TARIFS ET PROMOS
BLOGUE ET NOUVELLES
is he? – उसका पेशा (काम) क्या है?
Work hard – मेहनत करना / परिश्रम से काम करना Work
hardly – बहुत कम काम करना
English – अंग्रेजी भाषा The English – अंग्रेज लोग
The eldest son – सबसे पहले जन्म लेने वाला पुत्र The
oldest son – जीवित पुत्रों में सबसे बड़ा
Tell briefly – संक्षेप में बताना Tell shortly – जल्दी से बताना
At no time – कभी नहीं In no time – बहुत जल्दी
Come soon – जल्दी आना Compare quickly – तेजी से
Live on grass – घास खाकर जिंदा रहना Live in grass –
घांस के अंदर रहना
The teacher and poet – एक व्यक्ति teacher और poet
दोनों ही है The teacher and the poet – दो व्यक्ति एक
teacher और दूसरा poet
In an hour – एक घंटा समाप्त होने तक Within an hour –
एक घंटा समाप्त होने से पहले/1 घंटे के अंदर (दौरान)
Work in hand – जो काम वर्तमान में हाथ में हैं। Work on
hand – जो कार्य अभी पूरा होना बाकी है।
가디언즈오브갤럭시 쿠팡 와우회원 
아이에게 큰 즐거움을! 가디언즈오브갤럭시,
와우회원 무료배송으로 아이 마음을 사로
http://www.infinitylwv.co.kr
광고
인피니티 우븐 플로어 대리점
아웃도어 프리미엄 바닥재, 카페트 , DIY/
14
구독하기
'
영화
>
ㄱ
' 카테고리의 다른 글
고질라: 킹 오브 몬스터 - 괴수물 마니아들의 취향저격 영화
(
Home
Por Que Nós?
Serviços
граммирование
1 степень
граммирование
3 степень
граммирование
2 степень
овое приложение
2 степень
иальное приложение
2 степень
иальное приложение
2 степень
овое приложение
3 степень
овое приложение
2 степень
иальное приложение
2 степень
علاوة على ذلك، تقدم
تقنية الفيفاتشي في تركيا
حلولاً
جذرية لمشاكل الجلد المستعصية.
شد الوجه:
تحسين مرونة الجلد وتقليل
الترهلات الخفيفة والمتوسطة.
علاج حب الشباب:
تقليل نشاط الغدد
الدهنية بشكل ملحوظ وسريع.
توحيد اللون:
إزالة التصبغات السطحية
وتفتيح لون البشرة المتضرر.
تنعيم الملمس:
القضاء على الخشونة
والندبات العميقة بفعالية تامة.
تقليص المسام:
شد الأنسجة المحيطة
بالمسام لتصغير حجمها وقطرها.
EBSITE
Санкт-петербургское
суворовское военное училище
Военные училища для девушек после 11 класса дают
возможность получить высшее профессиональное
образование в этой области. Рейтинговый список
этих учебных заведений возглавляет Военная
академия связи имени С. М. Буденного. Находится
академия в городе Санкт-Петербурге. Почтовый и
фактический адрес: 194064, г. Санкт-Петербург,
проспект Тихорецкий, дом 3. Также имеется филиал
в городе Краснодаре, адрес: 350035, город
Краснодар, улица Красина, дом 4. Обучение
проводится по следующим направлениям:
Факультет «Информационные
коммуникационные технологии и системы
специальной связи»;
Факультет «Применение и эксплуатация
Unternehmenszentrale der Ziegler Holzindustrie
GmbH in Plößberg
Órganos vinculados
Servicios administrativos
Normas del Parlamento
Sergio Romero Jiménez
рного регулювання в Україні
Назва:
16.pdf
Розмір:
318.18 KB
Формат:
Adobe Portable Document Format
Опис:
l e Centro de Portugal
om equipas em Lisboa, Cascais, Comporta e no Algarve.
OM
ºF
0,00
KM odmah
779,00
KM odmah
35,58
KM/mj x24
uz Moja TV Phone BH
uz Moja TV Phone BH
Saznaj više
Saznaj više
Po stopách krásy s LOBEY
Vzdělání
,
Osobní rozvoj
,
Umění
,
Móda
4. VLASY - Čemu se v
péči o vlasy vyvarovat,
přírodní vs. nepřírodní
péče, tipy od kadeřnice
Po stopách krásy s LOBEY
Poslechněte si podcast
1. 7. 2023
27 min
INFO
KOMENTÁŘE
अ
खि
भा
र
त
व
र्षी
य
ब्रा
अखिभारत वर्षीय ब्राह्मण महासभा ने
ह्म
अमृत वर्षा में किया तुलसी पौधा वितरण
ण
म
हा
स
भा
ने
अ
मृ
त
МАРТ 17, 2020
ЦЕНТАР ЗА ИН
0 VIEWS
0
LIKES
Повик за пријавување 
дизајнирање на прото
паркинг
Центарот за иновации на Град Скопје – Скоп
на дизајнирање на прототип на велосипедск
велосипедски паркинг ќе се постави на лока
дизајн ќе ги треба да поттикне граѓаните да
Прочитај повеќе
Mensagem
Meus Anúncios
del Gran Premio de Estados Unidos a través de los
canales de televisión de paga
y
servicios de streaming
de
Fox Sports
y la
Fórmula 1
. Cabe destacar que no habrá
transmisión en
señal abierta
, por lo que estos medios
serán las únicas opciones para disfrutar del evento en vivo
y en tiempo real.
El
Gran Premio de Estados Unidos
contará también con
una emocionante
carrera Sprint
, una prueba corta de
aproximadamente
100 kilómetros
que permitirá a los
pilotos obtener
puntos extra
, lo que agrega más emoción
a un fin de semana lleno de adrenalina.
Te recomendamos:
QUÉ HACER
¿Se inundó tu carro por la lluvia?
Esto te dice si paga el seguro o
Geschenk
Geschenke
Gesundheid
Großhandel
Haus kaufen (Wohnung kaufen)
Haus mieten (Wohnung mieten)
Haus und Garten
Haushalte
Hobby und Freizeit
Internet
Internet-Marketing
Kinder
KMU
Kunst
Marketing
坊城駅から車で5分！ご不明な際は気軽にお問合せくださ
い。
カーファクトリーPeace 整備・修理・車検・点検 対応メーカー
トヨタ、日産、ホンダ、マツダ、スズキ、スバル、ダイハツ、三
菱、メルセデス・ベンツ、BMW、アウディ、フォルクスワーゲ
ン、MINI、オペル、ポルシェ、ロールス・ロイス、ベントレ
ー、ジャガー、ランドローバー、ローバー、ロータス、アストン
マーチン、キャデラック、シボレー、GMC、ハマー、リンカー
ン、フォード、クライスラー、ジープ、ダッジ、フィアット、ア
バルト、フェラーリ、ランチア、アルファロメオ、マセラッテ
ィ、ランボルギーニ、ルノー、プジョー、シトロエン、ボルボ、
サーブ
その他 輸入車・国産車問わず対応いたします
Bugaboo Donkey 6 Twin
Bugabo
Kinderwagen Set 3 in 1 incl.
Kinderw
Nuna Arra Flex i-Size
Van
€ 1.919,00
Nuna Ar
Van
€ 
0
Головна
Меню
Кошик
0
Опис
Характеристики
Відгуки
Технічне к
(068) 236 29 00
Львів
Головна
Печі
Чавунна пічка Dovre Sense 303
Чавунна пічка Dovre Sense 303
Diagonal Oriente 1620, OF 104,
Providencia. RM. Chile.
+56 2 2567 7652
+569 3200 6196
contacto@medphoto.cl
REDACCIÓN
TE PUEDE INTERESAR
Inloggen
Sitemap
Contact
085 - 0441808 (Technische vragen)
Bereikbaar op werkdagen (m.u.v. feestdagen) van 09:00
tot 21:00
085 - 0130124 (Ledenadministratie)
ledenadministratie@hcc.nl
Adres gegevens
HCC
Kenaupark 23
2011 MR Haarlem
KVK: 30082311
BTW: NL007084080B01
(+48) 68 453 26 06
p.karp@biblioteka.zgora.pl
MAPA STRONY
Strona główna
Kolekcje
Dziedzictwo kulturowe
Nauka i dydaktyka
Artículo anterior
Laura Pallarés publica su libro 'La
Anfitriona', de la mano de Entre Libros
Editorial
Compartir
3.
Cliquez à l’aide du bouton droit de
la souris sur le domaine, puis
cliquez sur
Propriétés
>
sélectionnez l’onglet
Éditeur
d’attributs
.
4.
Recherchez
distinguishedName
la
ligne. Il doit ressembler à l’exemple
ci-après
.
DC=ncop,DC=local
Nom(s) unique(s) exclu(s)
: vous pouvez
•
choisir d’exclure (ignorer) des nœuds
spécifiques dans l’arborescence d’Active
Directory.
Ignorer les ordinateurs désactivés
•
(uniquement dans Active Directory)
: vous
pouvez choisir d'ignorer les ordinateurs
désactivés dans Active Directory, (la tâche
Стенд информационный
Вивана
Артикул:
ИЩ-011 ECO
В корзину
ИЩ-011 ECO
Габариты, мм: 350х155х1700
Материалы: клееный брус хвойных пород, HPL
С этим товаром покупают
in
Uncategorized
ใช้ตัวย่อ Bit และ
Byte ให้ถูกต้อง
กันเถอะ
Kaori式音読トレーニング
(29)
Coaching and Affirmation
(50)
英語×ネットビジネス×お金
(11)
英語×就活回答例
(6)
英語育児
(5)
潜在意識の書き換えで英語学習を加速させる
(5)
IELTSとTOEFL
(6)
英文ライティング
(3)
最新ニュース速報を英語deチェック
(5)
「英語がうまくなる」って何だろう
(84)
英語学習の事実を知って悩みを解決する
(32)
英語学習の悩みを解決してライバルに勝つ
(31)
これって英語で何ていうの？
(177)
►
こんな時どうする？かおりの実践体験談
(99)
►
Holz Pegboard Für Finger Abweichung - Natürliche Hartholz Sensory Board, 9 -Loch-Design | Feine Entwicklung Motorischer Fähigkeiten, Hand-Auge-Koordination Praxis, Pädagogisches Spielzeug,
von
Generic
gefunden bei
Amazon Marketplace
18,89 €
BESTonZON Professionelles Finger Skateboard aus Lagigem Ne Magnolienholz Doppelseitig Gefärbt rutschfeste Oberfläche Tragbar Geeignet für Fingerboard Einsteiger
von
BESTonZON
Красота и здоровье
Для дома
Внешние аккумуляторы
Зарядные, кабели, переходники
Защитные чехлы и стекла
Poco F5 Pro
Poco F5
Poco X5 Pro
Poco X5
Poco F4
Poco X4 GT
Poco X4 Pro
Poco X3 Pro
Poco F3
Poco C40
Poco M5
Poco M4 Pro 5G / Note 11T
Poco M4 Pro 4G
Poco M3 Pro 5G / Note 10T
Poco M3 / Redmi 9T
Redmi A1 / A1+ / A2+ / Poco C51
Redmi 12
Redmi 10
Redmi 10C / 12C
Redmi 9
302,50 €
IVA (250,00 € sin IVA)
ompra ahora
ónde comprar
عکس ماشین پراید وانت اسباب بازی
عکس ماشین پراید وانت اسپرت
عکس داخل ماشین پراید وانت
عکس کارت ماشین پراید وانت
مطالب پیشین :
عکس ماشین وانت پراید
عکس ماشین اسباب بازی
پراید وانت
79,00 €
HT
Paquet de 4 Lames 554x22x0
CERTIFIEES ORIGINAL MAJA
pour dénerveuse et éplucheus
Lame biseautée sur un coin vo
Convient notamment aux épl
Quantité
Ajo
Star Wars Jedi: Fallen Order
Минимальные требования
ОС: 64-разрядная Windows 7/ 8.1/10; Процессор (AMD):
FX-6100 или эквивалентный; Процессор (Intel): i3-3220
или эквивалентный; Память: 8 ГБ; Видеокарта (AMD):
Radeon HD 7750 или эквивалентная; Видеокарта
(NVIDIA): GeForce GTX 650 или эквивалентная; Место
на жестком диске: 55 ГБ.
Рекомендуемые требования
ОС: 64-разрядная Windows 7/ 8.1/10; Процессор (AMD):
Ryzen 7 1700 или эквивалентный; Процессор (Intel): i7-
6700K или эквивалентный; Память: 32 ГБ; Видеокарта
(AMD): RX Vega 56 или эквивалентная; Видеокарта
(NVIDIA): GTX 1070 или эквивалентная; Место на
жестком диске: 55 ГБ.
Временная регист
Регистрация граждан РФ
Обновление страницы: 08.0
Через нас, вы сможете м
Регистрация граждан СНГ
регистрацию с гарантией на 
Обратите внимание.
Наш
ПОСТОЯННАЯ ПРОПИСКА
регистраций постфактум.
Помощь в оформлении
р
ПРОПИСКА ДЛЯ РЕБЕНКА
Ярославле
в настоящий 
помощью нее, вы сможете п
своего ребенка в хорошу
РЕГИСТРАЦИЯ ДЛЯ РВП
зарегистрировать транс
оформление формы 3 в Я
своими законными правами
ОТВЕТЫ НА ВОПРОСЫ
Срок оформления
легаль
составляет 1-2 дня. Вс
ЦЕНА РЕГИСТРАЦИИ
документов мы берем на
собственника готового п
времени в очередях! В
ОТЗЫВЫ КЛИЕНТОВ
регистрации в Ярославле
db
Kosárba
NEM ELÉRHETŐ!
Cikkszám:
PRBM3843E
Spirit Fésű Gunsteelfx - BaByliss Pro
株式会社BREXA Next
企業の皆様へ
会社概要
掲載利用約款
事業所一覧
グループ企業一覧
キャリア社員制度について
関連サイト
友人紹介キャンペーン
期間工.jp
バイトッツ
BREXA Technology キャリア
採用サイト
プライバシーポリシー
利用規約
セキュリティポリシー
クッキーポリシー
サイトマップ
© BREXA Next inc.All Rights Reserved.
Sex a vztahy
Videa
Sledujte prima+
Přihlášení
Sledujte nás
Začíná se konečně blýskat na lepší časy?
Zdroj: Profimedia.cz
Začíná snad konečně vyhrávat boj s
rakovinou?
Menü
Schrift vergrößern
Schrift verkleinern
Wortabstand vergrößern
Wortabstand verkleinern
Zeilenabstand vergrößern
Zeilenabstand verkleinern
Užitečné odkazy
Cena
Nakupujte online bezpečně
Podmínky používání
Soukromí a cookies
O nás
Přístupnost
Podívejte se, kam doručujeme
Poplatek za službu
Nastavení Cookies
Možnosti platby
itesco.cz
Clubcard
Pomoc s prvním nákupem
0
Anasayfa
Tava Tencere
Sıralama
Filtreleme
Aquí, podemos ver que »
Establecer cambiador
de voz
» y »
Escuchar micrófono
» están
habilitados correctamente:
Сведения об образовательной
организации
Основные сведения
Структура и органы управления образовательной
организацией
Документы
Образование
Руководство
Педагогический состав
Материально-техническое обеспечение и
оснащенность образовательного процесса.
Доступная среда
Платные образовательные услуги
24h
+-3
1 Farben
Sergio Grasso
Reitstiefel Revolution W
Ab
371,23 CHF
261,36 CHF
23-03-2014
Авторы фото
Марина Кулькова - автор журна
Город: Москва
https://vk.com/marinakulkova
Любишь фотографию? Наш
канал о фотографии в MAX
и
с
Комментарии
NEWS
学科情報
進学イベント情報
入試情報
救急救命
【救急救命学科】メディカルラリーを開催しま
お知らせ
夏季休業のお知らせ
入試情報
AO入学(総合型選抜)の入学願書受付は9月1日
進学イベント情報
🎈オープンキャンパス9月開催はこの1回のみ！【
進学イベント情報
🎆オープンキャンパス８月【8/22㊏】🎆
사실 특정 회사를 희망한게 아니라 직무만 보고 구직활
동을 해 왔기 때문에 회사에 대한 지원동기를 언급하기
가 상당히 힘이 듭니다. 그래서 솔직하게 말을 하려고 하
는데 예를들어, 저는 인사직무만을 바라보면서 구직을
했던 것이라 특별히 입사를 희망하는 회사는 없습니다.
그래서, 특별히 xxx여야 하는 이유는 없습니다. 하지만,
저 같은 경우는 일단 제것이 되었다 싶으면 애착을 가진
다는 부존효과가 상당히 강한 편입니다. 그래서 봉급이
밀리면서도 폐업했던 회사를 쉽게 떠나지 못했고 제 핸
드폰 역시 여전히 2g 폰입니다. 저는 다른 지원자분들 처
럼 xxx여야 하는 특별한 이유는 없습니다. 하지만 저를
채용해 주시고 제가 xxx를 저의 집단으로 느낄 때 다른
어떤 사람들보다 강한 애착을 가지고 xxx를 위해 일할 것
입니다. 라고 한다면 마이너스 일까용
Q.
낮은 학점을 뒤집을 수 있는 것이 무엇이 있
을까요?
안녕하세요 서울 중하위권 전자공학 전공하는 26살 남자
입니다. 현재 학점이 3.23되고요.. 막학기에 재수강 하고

□ □ □ □ □

In the material above, find each line that has the string "эквивалентный" and return it.

◆ **Exercise result**
FX-6100 или эквивалентный; Процессор (Intel): i3-3220
или эквивалентный; Память: 8 ГБ; Видеокарта (AMD):
Ryzen 7 1700 или эквивалентный; Процессор (Intel): i7-
6700K или эквивалентный; Память: 32 ГБ; Видеокарта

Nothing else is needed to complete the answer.